Poland Ambassador to Argentina
- In office 27 June 2019 – July 2024
- Preceded by: Marek Pernal

Personal details
- Born: Warsaw, Poland
- Spouse: Jacek Piątkowski
- Children: 1 daughter
- Alma mater: University of Warsaw
- Profession: Diplomat

= Aleksandra Piątkowska =

Polish politician

Aleksandra Maria Piątkowska (born in Warsaw) is a Polish civil servant and diplomat, serving as an ambassador to Chile (2012–2017) and Argentina (2019-2024).

== Education and career ==
Piątkowska is a graduate of International Relations from University of Warsaw (1992). In 1993, she began her career at the Ministry of Foreign Affairs. She was responsible for human rights and OSCE issues. She was seconded to the High Commissioner on National Minorities office in Geneva. Between 1996 and 2001, she worked as Second Secretary at the Permanent Mission to the United Nations in New York as an expert on Latin America, Caribbean and the Balkans. During her term in New York, Piątkowska was a member of the UN Security Council (1996–1997). Following her return from New York, she worked at the Security Policy Department as a First Secretary and Counselor. She was cooperating with Office for Democratic Institutions and Human Rights at that time. Later, she was the director of the Information System Department and the Department of Public and Cultural Diplomacy.
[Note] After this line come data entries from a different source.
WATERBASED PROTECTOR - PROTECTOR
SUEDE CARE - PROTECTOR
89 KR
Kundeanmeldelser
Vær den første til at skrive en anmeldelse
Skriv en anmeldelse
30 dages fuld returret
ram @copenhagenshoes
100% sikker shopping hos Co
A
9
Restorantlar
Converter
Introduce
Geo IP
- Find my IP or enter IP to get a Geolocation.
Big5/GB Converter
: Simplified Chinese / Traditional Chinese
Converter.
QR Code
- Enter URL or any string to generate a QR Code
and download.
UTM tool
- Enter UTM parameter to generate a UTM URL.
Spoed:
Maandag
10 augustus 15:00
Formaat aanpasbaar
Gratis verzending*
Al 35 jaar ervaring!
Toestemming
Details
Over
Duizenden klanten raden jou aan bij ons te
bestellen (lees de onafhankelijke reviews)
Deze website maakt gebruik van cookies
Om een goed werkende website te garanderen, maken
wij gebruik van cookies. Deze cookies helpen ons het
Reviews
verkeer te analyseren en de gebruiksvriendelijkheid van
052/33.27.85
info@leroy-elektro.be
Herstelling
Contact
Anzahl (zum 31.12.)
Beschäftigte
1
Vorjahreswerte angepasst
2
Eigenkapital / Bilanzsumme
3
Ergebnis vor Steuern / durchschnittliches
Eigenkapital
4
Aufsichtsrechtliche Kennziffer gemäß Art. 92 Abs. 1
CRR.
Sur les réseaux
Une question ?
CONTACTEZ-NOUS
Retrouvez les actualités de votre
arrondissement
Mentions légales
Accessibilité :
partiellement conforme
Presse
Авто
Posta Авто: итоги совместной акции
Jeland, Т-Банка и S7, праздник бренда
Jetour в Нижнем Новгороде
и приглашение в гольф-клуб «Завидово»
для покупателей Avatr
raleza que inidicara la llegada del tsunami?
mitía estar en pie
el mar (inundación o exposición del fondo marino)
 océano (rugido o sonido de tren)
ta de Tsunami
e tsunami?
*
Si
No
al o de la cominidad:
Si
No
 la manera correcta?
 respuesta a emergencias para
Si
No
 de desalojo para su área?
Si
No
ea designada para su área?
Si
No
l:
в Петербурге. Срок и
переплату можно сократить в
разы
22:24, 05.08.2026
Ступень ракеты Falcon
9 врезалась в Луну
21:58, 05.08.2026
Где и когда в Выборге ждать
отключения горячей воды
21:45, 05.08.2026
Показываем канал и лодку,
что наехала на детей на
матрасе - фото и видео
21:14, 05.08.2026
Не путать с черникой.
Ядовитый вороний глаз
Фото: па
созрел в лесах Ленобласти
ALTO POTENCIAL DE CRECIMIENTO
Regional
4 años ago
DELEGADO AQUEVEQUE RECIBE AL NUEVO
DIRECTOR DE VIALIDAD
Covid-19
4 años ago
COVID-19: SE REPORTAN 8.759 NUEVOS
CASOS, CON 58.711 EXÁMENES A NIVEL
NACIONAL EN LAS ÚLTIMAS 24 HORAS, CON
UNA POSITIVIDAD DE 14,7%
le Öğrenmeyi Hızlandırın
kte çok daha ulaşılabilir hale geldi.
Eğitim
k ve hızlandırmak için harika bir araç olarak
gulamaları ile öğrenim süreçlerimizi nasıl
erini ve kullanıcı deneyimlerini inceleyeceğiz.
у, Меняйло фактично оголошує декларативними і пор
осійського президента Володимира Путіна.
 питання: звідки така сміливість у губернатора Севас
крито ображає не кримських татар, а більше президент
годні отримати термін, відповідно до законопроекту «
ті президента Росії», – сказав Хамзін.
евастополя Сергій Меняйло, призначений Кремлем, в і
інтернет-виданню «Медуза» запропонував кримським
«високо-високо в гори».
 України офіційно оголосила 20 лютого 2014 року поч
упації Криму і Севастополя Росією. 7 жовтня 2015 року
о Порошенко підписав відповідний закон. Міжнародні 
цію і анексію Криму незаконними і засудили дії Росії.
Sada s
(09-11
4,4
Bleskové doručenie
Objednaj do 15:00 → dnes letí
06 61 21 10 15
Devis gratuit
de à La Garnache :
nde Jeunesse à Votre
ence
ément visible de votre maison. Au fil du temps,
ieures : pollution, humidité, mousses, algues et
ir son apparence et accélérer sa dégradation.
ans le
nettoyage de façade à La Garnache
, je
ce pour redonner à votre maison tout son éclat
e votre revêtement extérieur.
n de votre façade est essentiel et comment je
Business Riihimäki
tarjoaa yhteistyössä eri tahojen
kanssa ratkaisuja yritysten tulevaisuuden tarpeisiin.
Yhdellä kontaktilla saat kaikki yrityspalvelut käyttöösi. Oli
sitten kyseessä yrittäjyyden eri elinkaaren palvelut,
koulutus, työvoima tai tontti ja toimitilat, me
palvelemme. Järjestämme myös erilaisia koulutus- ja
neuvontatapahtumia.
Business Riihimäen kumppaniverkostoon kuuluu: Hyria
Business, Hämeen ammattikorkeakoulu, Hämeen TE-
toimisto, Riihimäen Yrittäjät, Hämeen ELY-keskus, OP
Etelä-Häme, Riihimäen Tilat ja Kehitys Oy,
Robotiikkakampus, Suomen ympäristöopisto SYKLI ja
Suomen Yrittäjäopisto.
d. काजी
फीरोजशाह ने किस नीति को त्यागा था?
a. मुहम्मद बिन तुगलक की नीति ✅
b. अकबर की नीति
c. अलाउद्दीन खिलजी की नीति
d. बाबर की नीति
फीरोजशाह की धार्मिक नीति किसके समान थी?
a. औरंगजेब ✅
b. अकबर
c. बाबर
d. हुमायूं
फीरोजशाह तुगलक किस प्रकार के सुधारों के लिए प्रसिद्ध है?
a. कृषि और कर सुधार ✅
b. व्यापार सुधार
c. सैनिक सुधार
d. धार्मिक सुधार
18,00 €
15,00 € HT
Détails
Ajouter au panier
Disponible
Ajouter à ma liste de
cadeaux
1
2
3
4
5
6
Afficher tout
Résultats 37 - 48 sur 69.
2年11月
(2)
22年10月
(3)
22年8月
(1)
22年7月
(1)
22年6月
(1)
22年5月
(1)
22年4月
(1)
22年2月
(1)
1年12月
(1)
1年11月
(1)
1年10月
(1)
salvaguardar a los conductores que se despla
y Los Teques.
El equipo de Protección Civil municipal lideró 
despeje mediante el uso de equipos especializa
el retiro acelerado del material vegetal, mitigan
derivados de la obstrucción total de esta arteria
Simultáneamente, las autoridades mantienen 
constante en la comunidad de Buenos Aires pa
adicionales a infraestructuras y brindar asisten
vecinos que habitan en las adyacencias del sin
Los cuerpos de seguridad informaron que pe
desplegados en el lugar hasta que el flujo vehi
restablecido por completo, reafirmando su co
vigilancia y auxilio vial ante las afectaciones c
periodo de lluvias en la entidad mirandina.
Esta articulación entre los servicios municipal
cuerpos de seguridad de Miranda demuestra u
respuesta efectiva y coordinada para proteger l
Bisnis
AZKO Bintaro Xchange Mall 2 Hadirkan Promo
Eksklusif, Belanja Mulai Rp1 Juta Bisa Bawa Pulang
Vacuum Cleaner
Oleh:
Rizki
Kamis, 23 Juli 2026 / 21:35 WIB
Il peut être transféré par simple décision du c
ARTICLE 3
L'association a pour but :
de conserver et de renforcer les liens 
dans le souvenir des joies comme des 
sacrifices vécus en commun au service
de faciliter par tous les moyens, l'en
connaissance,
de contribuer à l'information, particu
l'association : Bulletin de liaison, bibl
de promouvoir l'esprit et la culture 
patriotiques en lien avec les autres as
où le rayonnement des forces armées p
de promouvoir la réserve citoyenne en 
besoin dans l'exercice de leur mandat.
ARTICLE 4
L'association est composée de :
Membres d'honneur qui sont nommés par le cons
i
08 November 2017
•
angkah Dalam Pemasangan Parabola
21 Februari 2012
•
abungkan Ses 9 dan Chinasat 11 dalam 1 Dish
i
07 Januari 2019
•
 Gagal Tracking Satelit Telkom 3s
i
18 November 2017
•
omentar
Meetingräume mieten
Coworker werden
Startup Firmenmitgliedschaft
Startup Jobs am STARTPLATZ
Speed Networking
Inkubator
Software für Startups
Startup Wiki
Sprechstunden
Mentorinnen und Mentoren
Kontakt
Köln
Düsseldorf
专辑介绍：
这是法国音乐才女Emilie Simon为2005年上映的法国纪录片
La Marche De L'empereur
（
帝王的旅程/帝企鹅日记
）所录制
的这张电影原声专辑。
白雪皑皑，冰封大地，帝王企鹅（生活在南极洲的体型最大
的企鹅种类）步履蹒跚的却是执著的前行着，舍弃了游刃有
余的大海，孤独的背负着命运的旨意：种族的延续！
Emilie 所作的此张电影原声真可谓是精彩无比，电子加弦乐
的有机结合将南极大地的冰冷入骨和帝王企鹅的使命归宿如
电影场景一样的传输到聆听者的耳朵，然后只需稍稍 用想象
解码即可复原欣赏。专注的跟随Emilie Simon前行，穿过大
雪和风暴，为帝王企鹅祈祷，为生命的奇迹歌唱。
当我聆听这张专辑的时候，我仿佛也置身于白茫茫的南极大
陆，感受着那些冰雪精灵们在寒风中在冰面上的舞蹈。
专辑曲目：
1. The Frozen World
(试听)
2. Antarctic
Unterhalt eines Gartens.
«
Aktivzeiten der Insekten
In 2012, Piątkowska became Poland ambassador to Chile. She presented her credentials to the President of Chile Sebastián Piñera on 8 October 2012. She ended her term in 2017. Afterwards, she was the director of the Department of Development Cooperation. On 27 June 2019, she became ambassador to Argentina, accredited also to Paraguay and Uruguay. She ended her mission in July 2024.

She authored several articles on international relations.

Besides Polish, Piątkowska speaks English and Spanish. She is married to Jacek Piątkowski, with a daughter.